A leading Philippine casino operator, Bloomberry Resorts, recently unveiled impressive financial results for the third quarter. The company’s gross gaming revenue (GGR) reached a remarkable 13.4 billion Philippine pesos, equivalent to approximately $230 million US – a substantial 89% surge compared to the corresponding period last year.
For context, Bloomberry owns and manages Solaire Resort & Casino in the Philippines and Jeju Sun Hotel & Casino in South Korea.
Solaire emerged as the star performer this quarter. Notably, VIP table game turnover reached 132.8 billion Philippine pesos, mass market tables generated 10.6 billion Philippine pesos, and slot machines contributed 85.1 billion Philippine pesos. These figures represent year-over-year increases of 23%, 77%, and 118%, respectively.
Bloomberry attributes this growth to the relaxation of COVID-19 restrictions domestically and throughout Asia. The company observed robust domestic demand as people resumed travel and leisure activities.
Examining the revenue composition, VIP gaming accounted for 4.7 billion Philippine pesos, mass market tables contributed 4.4 billion Philippine pesos, and electronic gaming machines generated 4.3 billion Philippine pesos. These segments experienced respective increases of 136%, 61%, and 81% compared to the same period last year.
The positive momentum extended beyond revenue. Consolidated EBITDA experienced a remarkable 301% increase to 3.6 billion Philippine pesos, while net income reached 1.5 billion Philippine pesos. This contrasts sharply with the 11 billion Philippine peso net loss recorded in the same period last year, highlighting a significant turnaround.

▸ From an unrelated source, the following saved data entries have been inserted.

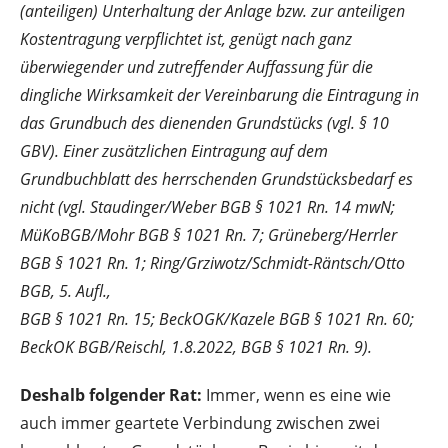
(anteiligen) Unterhaltung der Anlage bzw. zur anteiligen
Kostentragung verpflichtet ist, genügt nach ganz
überwiegender und zutreffender Auffassung für die
dingliche Wirksamkeit der Vereinbarung die Eintragung in
das Grundbuch des dienenden Grundstücks (vgl. § 10
GBV). Einer zusätzlichen Eintragung auf dem
Grundbuchblatt des herrschenden Grundstücksbedarf es
nicht (vgl. Staudinger/Weber BGB § 1021 Rn. 14 mwN;
MüKoBGB/Mohr BGB § 1021 Rn. 7; Grüneberg/Herrler
BGB § 1021 Rn. 1; Ring/Grziwotz/Schmidt-Räntsch/Otto
BGB, 5. Aufl.,
BGB § 1021 Rn. 15; BeckOGK/Kazele BGB § 1021 Rn. 60;
BeckOK BGB/Reischl, 1.8.2022, BGB § 1021 Rn. 9).
Deshalb folgender Rat:
Immer, wenn es eine wie
auch immer geartete Verbindung zwischen zwei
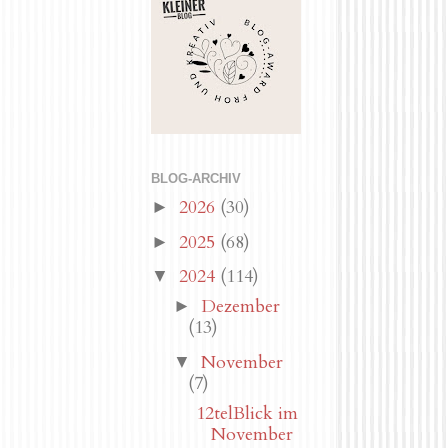
BLOG-ARCHIV
2026
(30)
►
2025
(68)
►
2024
(114)
▼
Dezember
►
(13)
November
▼
(7)
12telBlick im
November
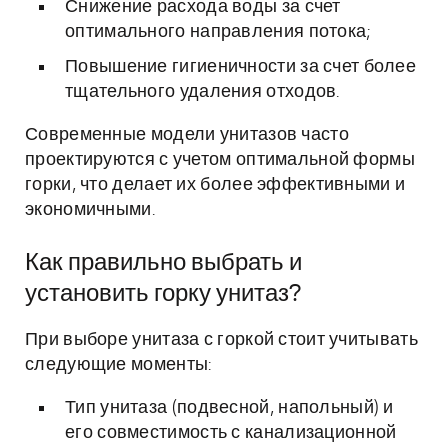
Снижение расхода воды за счет
оптимального направления потока;
Повышение гигиеничности за счет более
тщательного удаления отходов.
Современные модели унитазов часто
проектируются с учетом оптимальной формы
горки, что делает их более эффективными и
экономичными.
Как правильно выбрать и
установить горку унитаз?
При выборе унитаза с горкой стоит учитывать
следующие моменты:
Тип унитаза (подвесной, напольный) и
его совместимость с канализационной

Enrique K. Razon Jr., Bloomberry’s chairman and CEO, aptly summarized the results: “Despite global economic headwinds, inflationary pressures, and rising interest rates, our company’s third-quarter 2022 performance demonstrates a gaming industry on a strong recovery trajectory, approaching pre-pandemic levels.”

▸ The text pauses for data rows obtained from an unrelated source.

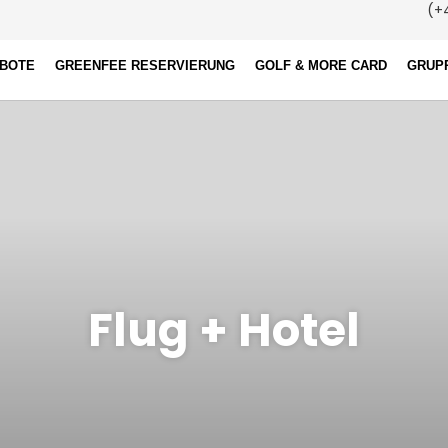
(+4
EBOTE
GREENFEE RESERVIERUNG
GOLF & MORE CARD
GRUP
Flug + Hotel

In recent months, we’ve observed a consistent uptick in our core market – the daily Filipino consumer. This surge has significantly propelled our revenue for the initial three quarters to exceed 95% of our 2019 figures. It truly highlights the resilience of domestic expenditure, despite prevailing circumstances. Moreover, with the resurgence of global travel, we’re witnessing a positive recovery in our high-roller segment as well.”

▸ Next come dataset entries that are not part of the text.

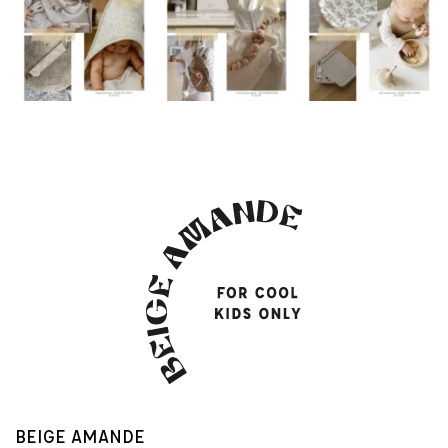
BEIGE AMANDE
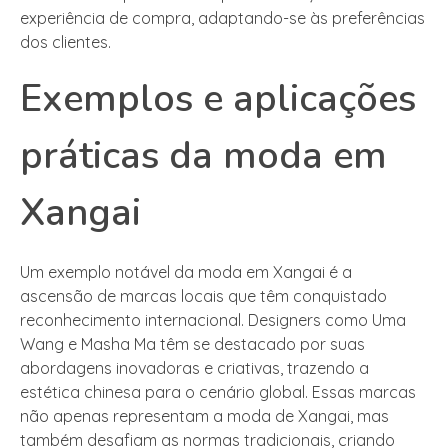
experiência de compra, adaptando-se às preferências
dos clientes.
Exemplos e aplicações
práticas da moda em
Xangai
Um exemplo notável da moda em Xangai é a
ascensão de marcas locais que têm conquistado
reconhecimento internacional. Designers como Uma
Wang e Masha Ma têm se destacado por suas
abordagens inovadoras e criativas, trazendo a
estética chinesa para o cenário global. Essas marcas
não apenas representam a moda de Xangai, mas
também desafiam as normas tradicionais, criando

Razon Jr. continued, “As we maintain our emphasis on Solaire’s resurgence within Entertainment City, we’re simultaneously progressing rapidly with our second integrated resort in Manila – Solaire Resort North.
“The main structure reached its pinnacle in July of the previous year, and if everything proceeds smoothly, we anticipate a grand unveiling in the final quarter of the coming year. We are optimistic that Solaire Resort North will enable us to capture a larger portion of the flourishing local gaming sector and solidify our standing as a frontrunner.”